For the listing that follows, report how many lines contain the string "FARMACIA", giving the number alone.

──────── DATA PROVIDED ────────

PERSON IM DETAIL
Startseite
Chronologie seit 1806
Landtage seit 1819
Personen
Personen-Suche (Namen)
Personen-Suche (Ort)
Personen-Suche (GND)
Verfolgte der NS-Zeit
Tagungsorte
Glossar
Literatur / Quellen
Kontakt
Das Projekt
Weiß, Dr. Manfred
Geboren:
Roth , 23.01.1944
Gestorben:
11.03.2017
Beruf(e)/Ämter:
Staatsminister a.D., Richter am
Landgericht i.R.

────────
──────── DATA PROVIDED ────────

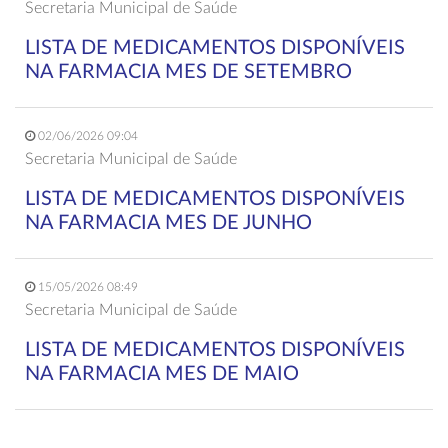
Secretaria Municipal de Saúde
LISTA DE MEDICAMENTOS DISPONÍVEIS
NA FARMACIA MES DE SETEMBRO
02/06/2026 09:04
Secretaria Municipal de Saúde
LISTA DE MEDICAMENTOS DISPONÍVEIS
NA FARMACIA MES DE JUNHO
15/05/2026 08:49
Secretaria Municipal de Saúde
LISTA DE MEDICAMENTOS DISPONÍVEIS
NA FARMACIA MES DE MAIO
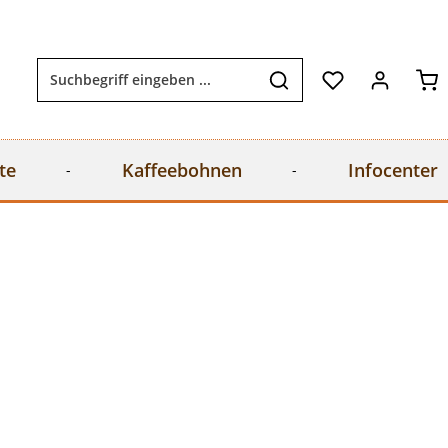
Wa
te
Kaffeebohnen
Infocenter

────────

### RESPONSE AREA
3